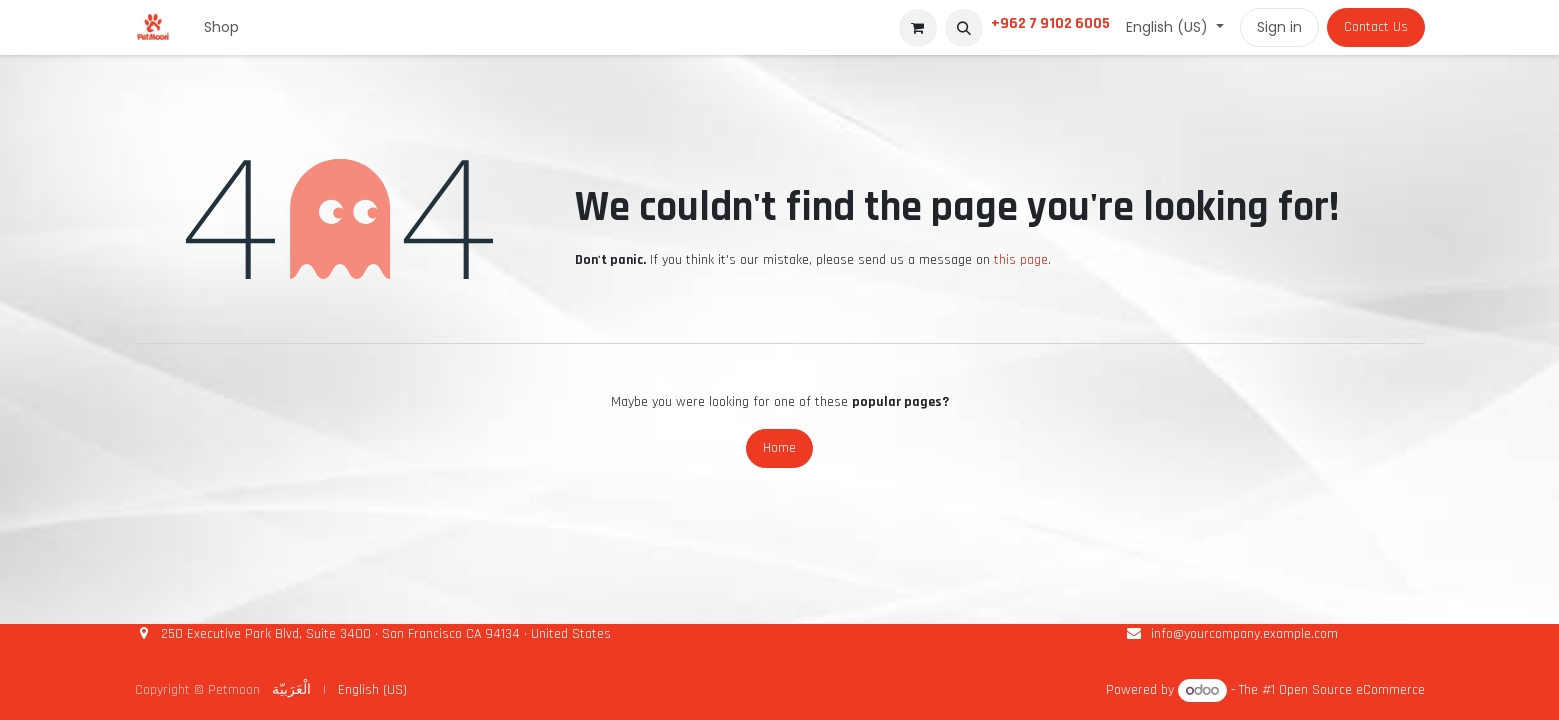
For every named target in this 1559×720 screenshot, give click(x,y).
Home (779, 448)
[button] (964, 28)
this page (1021, 260)
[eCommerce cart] (918, 28)
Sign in (1279, 27)
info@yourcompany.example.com (1244, 634)
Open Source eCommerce (1352, 691)
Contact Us (1376, 27)
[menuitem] (221, 27)
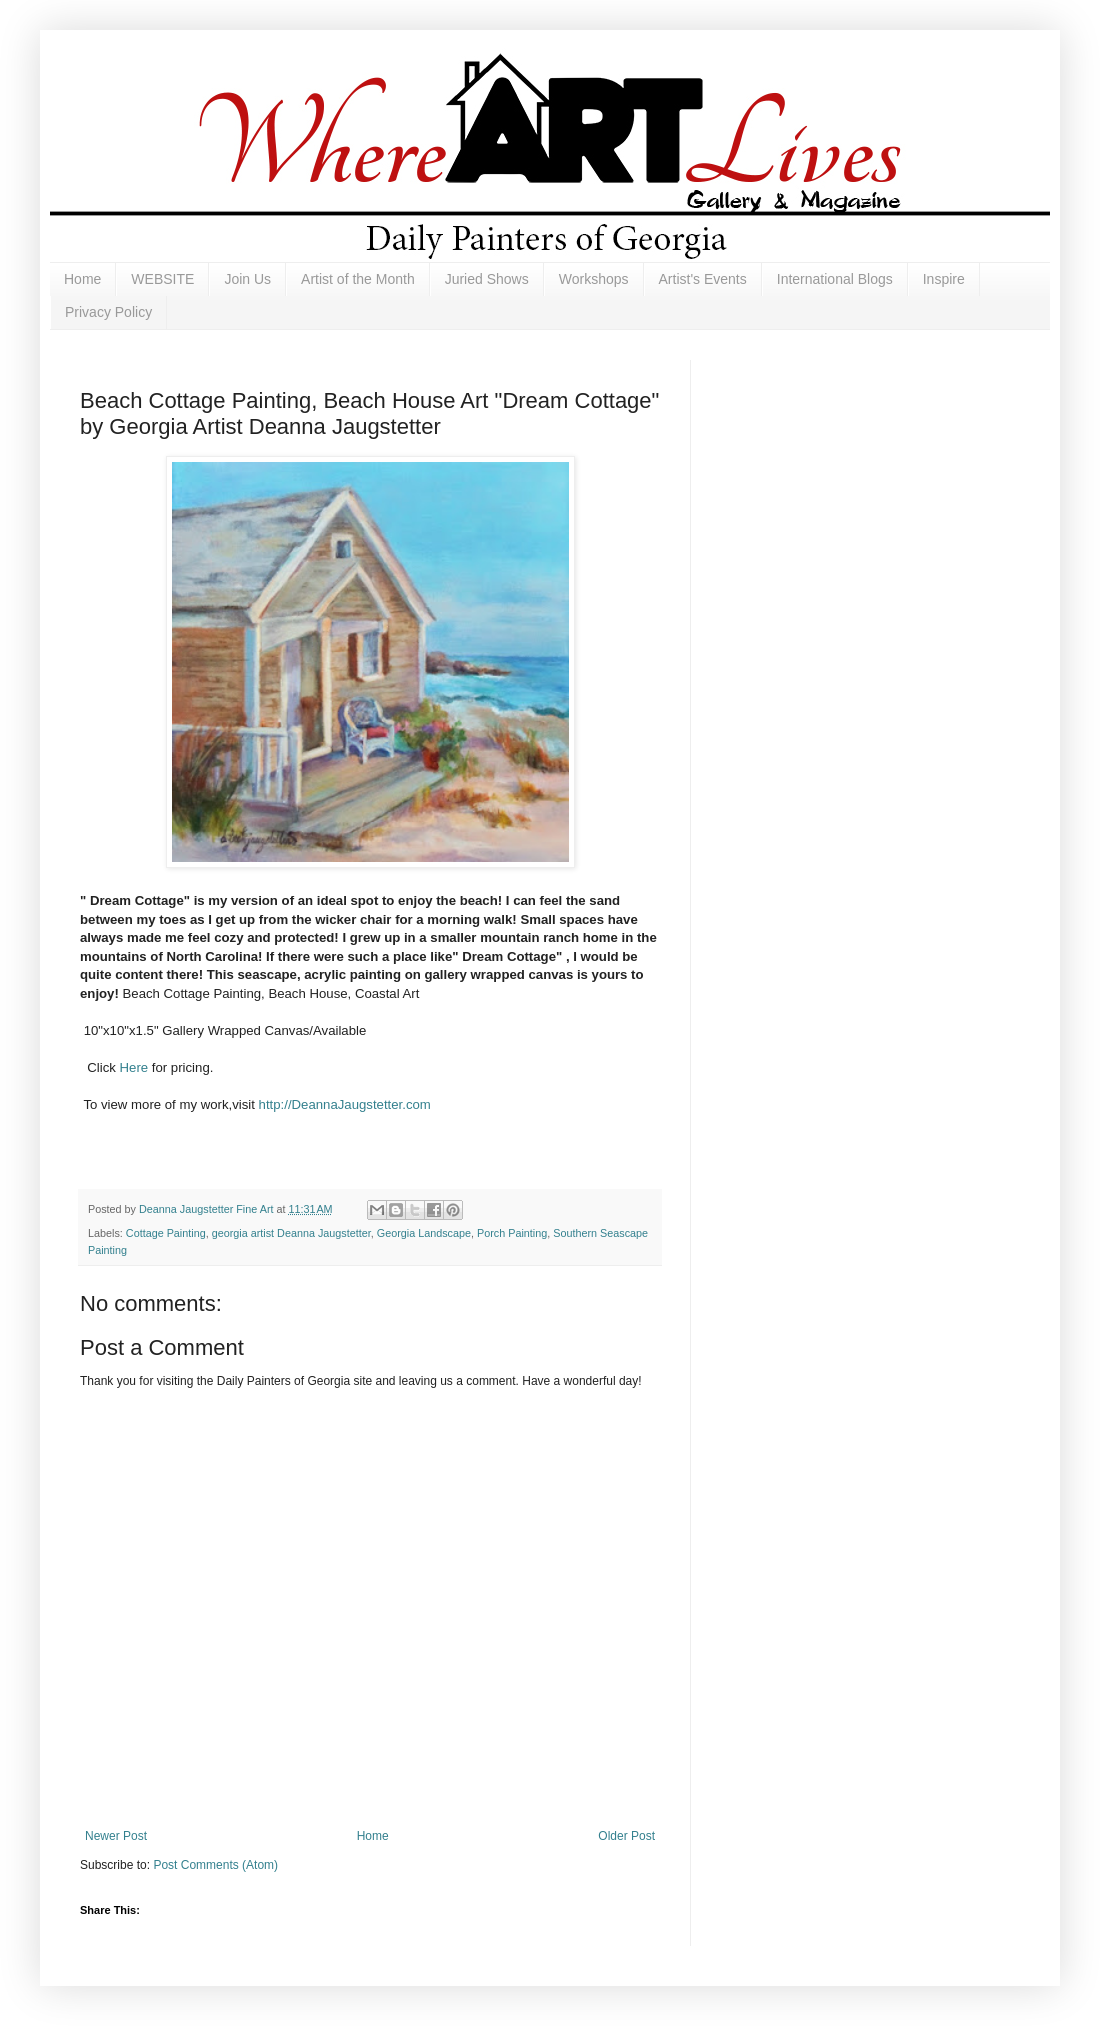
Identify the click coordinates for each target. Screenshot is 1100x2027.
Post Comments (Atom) (215, 1865)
•••
> [WHAT YOU NEED TO DO]:
If a line in the entries holds the string "eCommerce", copy it.

> [RESULT BELOW]:
[eCommerce cart] (918, 28)
Open Source eCommerce (1352, 691)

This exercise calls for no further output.